Our study extends the findings of prior mainly adult studies to children, provides evidence that PDFF estimation by MRI is accurate in children, and supports the feasibility of its application in pediatric research and clinical practice. Previous studies have shown that, for two-dimensional MRI at 3T, keeping TR ≥150 ms and setting flip angle to 10° ensure sufficient T1 independence so that the expected T1-bias effect is less than 0.01 in absolute PDFF [23]. MRI examinations may be shortened by decreasing TR, using fewer phase-encoding steps, and using parallel imaging. It has been reported that TR should not be decreased to below 150 ms so that PDFF is not overestimated due to T1 dependence [23]. In our study, we decreased TR as low as 100 ms in three subjects (Table 4). That is too small a number of subjects to conclude that additional T1 weighting is not meaningful. Using fewer phase-encoding steps results in lower spatial resolution, but resolution is not a critical issue for liver PDFF estimation [36].

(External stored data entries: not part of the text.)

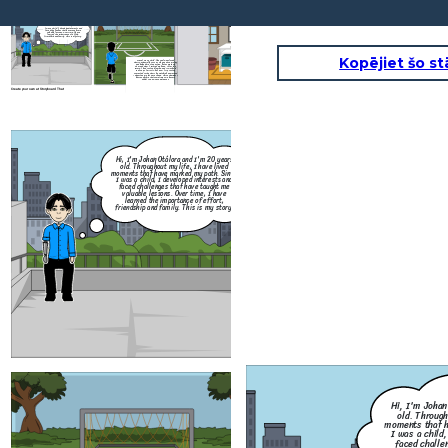
Hi, I'm Johan Otálora and I'm 20 years
old. Throughout my life, I have lived
moments that have marked my path. Since
I was a child, I developed interests and
faced challenges that have taught me
valuable lessons. Over time, I have
learned the importance of effort,
friendship and family. This is my story.
Kopējiet šo st
Since I was a child, I have always loved
sports, especially soccer. Playing gave me joy
and helped me stay active, but everything
changed when I injured my knee. After the
injury, I had to stop playing, and it was hard
to accept, I miss it, but now, I try to stay
connected to the sport by watching games and
supporting my favorite teams. This experience
has taught me that sometimes we have to
adapt to new circumstances.
Create your own at Storyboard That
Hi, I'm Johan Otálora and I'm 20 years
old. Throughout my life, I have lived
moments that have marked my path. Since
I was a child, I developed interests and
faced challenges that have taught me
valuable lessons. Over time, I have
learned the importance of effort,
friendship and family. This is my story.
Since I was a 
sports, especiall
and helped me s
changed when I 
injury, I had to 
to accept, I mis
connected to the 
supporting my fav
has taught me 
adapt to
Create your own at Storyboard That
Hi, I'm Johan
old. Through
moments that h
I was a child,
faced challe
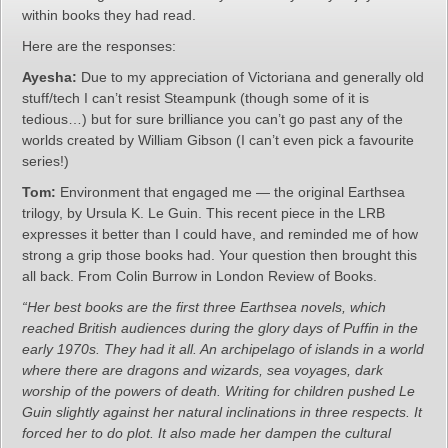
within books they had read.
Here are the responses:
Ayesha:
Due to my appreciation of Victoriana and generally old
stuff/tech I can’t resist Steampunk (though some of it is
tedious…) but for sure brilliance you can’t go past any of the
worlds created by William Gibson (I can’t even pick a favourite
series!)
Tom:
Environment that engaged me — the original Earthsea
trilogy, by Ursula K. Le Guin. This recent piece in the LRB
expresses it better than I could have, and reminded me of how
strong a grip those books had. Your question then brought this
all back. From Colin Burrow in London Review of Books.
“Her best books are the first three Earthsea novels, which
reached British audiences during the glory days of Puffin in the
early 1970s. They had it all. An archipelago of islands in a world
where there are dragons and wizards, sea voyages, dark
worship of the powers of death. Writing for children pushed Le
Guin slightly against her natural inclinations in three respects. It
forced her to do plot. It also made her dampen the cultural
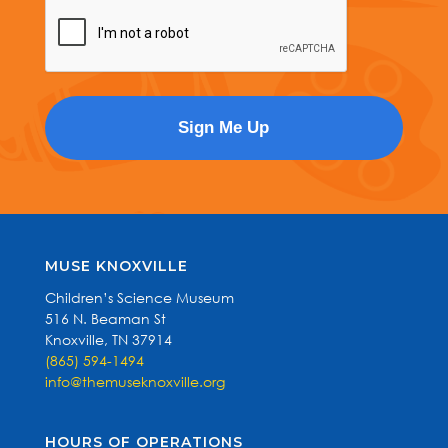
MUSE KNOXVILLE
Children’s Science Museum
516 N. Beaman St
Knoxville, TN 37914
(865) 594-1494
info@themuseknoxville.org
HOURS OF OPERATIONS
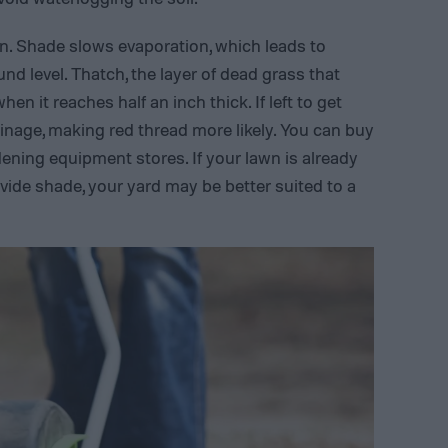
n. Shade slows evaporation, which leads to
nd level. Thatch, the layer of dead grass that
n it reaches half an inch thick. If left to get
drainage, making red thread more likely. You can buy
ening equipment stores. If your lawn is already
vide shade, your yard may be better suited to a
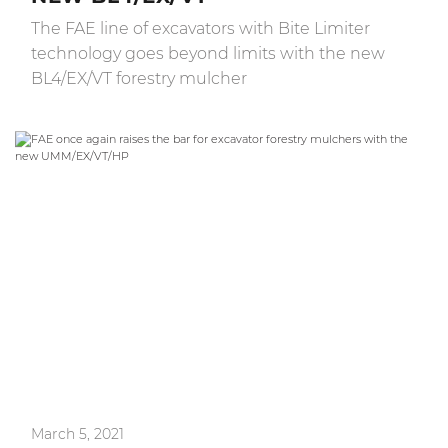
The FAE line of excavators with Bite Limiter
technology goes beyond limits with the new
BL4/EX/VT forestry mulcher
March 5, 2021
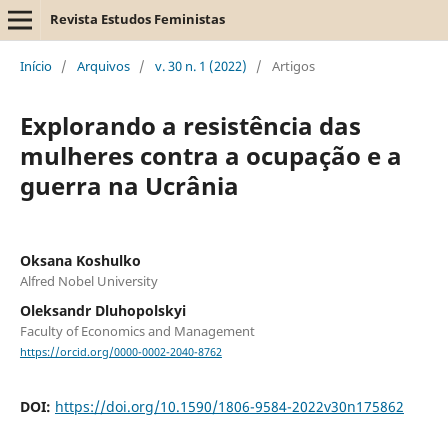
Revista Estudos Feministas
Início
/
Arquivos
/
v. 30 n. 1 (2022)
/
Artigos
Explorando a resistência das
mulheres contra a ocupação e a
guerra na Ucrânia
Oksana Koshulko
Alfred Nobel University
Oleksandr Dluhopolskyi
Faculty of Economics and Management
https://orcid.org/0000-0002-2040-8762
DOI:
https://doi.org/10.1590/1806-9584-2022v30n175862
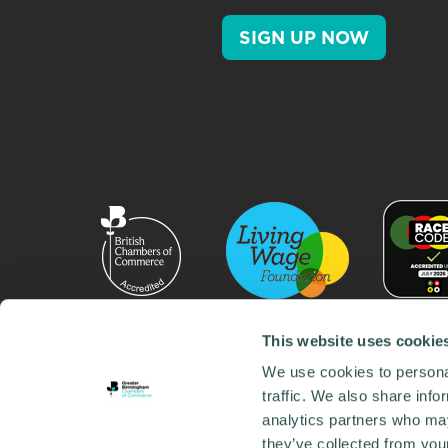
SIGN UP NOW
This website uses cookie
We use cookies to personal
traffic. We also share info
analytics partners who may
they’ve collected from your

Both MRI and MRS are minimal risk, non-invasive methods that are well tolerated in children, but MRI is likely better suited for pediatric applications unless some additional information only available by MRS is needed. MRI can be tailored to reduce total examination time. By modifying MRI parameters, acquisition time in our study was reduced to as little as 13 s. Motion artifact and acquisition failure are readily detected during MRI examinations, permitting recognition of need for repeat imaging, and sequence parameter modification.

MRS usually requires offline analysis, and so recognition of examination unacceptability may not occur until after the examination is over. Limited availability is another problem associated with MRS; by comparison, MRI is more widely available. MRI also assesses the entire liver which likely makes it more appropriate for longitudinal follow-up than MRS; hepatic PDFF can be estimated with MRI over the entire liver at different time points, whereas with MRS measurement voxel co-localization over different time points is technically challenging.

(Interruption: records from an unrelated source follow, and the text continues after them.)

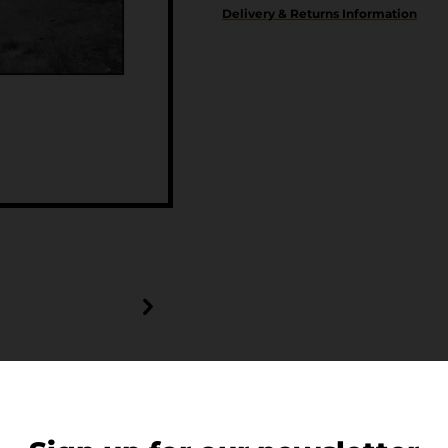
Delivery & Returns Information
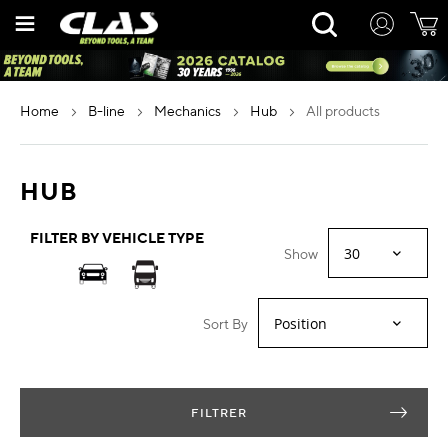
Skip
Rechercher
to
Content
home
b-line
mechanics
hub
all products
HUB
FILTER BY VEHICLE TYPE
Show
Sort By
FILTRER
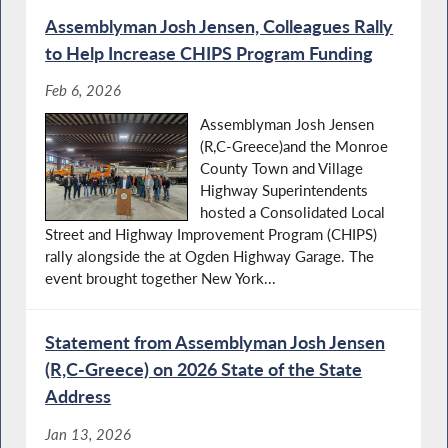
Assemblyman Josh Jensen, Colleagues Rally
to Help Increase CHIPS Program Funding
Feb 6, 2026
Assemblyman Josh Jensen
(R,C-Greece)and the Monroe
County Town and Village
Highway Superintendents
hosted a Consolidated Local
Street and Highway Improvement Program (CHIPS)
rally alongside the at Ogden Highway Garage. The
event brought together New York...
Statement from Assemblyman Josh Jensen
(R,C-Greece) on 2026 State of the State
Address
Jan 13, 2026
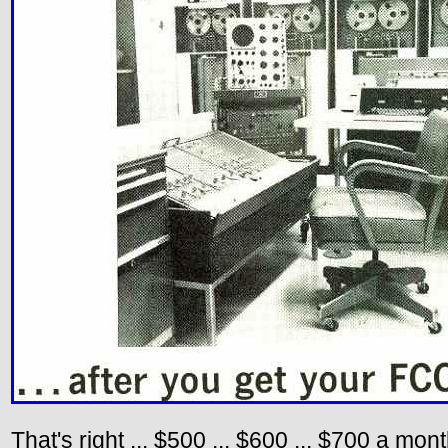
That's right ... $500 ... $600 ... $700 a mo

A limitation of this study is that subjects were selected from two previous clinical studies, in part based on their ability to tolerate three MRI and three MRS acquisitions, so our strong feasibility results are to some extent expected. However, our selected study population included children aged eighteen down to 10 years, as well as both boys and girls with a wide range of BMI and PDFF. This study was designed mainly to show feasibility, and to determine whether sequence parameter modification might be helpful in children, and so this limitation probably does not seriously affect those goals.

Another limitation of this study is that it was performed at a single site, which over the study period accrued experience in performing MR examinations in children. Hence our results may not be generalizable to other sites with less pediatric experience. MR examinations in this study were obtained on a 3T General Electric MR scanner. However, recent studies have shown reproducibility of results obtained on MR scanners from different manufacturers at different field strengths, so this limitation likely is not significant [37, 38].

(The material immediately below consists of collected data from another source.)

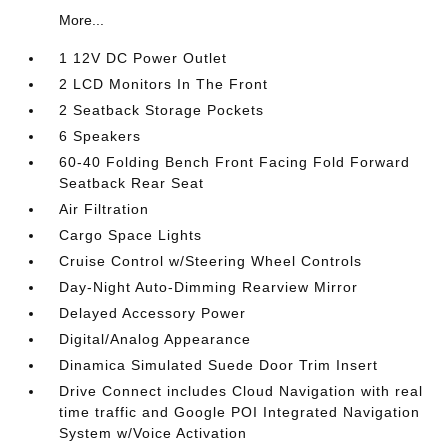
More...
1 12V DC Power Outlet
2 LCD Monitors In The Front
2 Seatback Storage Pockets
6 Speakers
60-40 Folding Bench Front Facing Fold Forward
Seatback Rear Seat
Air Filtration
Cargo Space Lights
Cruise Control w/Steering Wheel Controls
Day-Night Auto-Dimming Rearview Mirror
Delayed Accessory Power
Digital/Analog Appearance
Dinamica Simulated Suede Door Trim Insert
Drive Connect includes Cloud Navigation with real
time traffic and Google POI Integrated Navigation
System w/Voice Activation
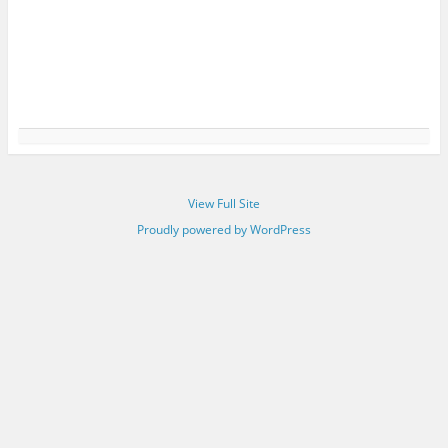
View Full Site
Proudly powered by WordPress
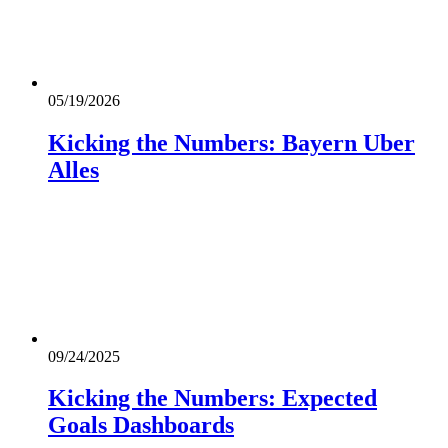
05/19/2026
Kicking the Numbers: Bayern Uber
Alles
09/24/2025
Kicking the Numbers: Expected
Goals Dashboards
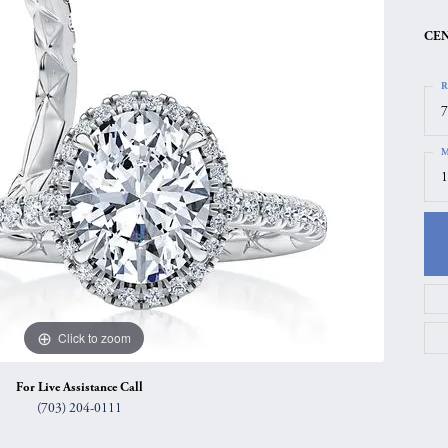
gs
Anniversary Gift Guide
Quest Exclusive
CEN
ces & Pendants
Uneek
R
ts
Verragio
7
M
1
Click to zoom
For Live Assistance Call
(703) 204-0111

In conclusion, this study showed that MRI and MRS examination for hepatic PDFF estimation is feasible in children as young as 10 years of age, that MRI and MRS estimates of hepatic PDFF closely agree with each other, and suggest that MRI sequence parameter modification sometimes is necessary to obtain acceptable examinations. Extension of these results to longitudinal and multi-center studies should help better define the role of MRI and MRS for children with NAFLD.